Citing recent reports of financial giant Morgan Stanley potentially reaching a settlement for a class-action lawsuit pertaining to an ITAD-related data breach, John Shegerian, Chairman/CEO of ERI, the nation’s leading fully integrated IT and electronics asset disposition provider and cybersecurity-focused hardware destruction company, has warned that Morgan Stanley’s payout should be viewed as a cautionary tale for all businesses.
A settlement for an undisclosed amount was reportedly reached last month. When the class-action case was launched in the summer of 2020, court documents revealed details about Morgan Stanley’s asset disposition mis-steps, including decommissioning more than 4,900 devices in a New York data center, with Morgan Stanley contracting with a moving company to carry out the job. The vendor reportedly removed devices and sold them to another company, who resold them online, exposing private data of Morgan Stanley constituents.

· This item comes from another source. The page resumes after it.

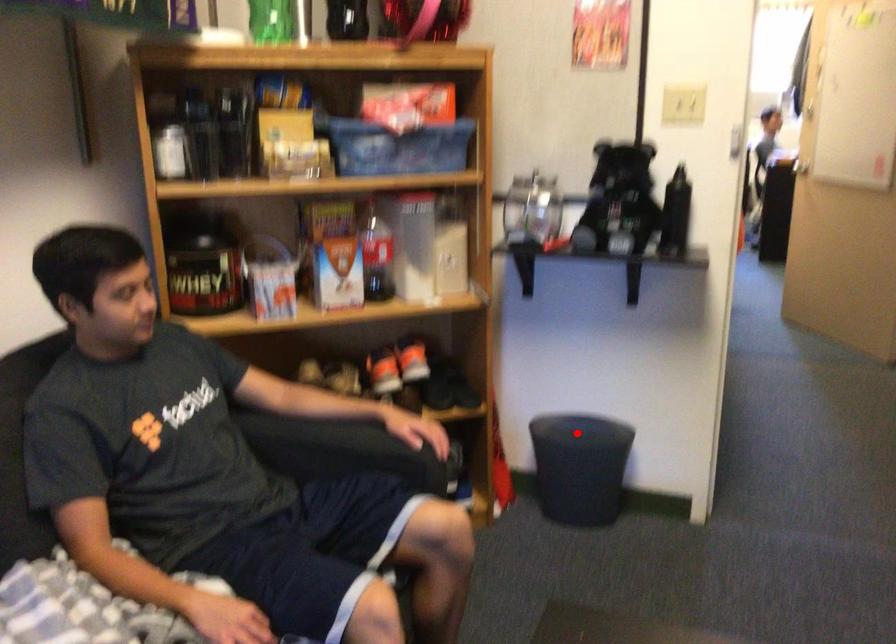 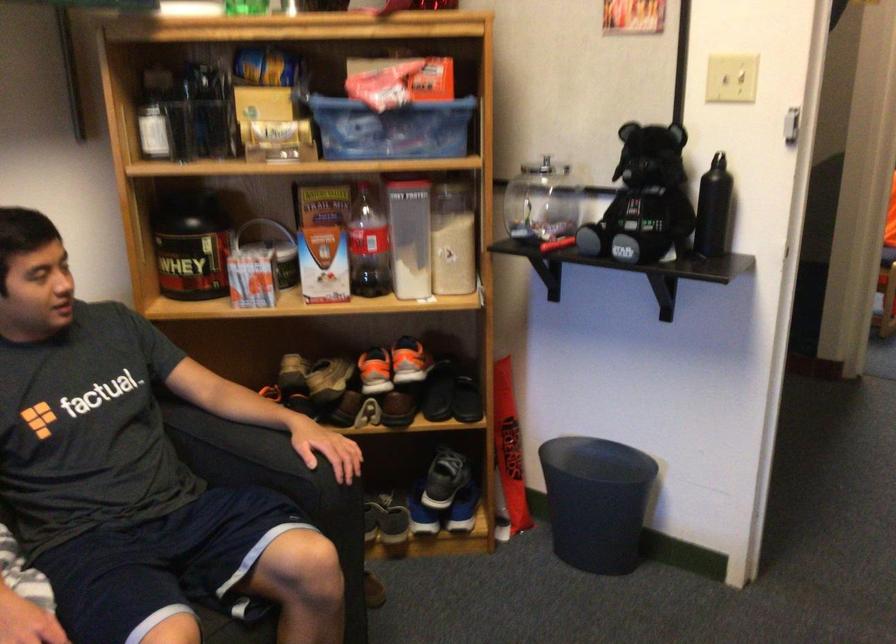 Question: I am providing you with two images of the same scene from different viewpoints. In image1, a red point is highlighted. Considering the same 3D point in image2, which of the following is correct?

Separate from the class-action suit, Morgan Stanley was also slapped with a $60 million fine from the federal government, that found the company “engaged in unsafe or unsound practices that were part of a pattern of misconduct” related to asset disposition.
“This is a classic and textbook example of what not to do,” said Shegerian. “With the current massive increases in liability, there is a huge storm of problems on the horizon for all businesses that mismanage customer information that is stored digitally. What happened to Morgan Stanley was totally avoidable. Companies handling sensitive data need to work with specialized e-waste recyclers and ITAD companies that have been NAID AAA certified at the highest level – and they need to communicate with their vendors to make sure all data is completely destroyed.”
NAID AAA certification verifies secure data destruction companies’ services’ compliance with all known data protection laws through scheduled and surprise audits by trained, accredited security professionals, fulfilling customers’ regulatory due diligence obligations.
Reports of cybercrime are at an all-time high and Shegerian explained that an area that is often overlooked is the hacking of physical hardware and devices. To fully combat the threat of a breach, he said, it has become urgently important to account for data on discarded hardware as well.
“When a device is responsibly recycled, part of that process should always include complete, physical data destruction,” said Shegerian. “Guaranteed data destruction is key. Some companies believe their data is being wiped when they drop devices off for recycling and that is not always the case. Also, unethical and illegal shipping of e-waste to other countries has become an additional layer to the hardware security issue because it leads to the wholesale liquidation of the privacy of corporations and individuals.”